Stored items

▶

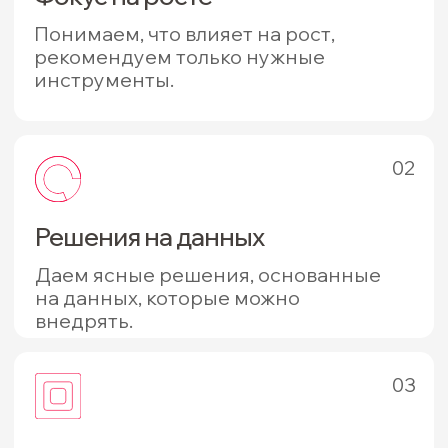
Проекты ведём по всей России, очно
и дистанционно.
Добро пожаловать! Я — Инна
Коробка.
Моя роль в проектах — держать
смысл и логику, быть
вдохновляющим лидером
и мыслителем. Мне важно, чтобы
проект не ложился в полку,
а приносил результат в заявках,
продажах и узнаваемости бренда.
Я более 20 лет в маркетинге.
Стажировалась в Берлине
и Амстердаме, обучалась
принципам интернет-маркетинга
и стратегии в The Chartered
Institute of Marketing, управляла
маркетингом крупных
федеральных компаний и хорошо
знаю «внутреннюю кухню»
клиента — что реально важно
сделать, чтобы результат
случился, а не остался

◀

▶ PROMPT
Please quote exactly the lines from the one containing "и мыслителем. Мне важно, чтобы" through the last line of the records above, both included, and nothing else.

▶ TASK SOLUTION
и мыслителем. Мне важно, чтобы
проект не ложился в полку,
а приносил результат в заявках,
продажах и узнаваемости бренда.
Я более 20 лет в маркетинге.
Стажировалась в Берлине
и Амстердаме, обучалась
принципам интернет-маркетинга
и стратегии в The Chartered
Institute of Marketing, управляла
маркетингом крупных
федеральных компаний и хорошо
знаю «внутреннюю кухню»
клиента — что реально важно
сделать, чтобы результат
случился, а не остался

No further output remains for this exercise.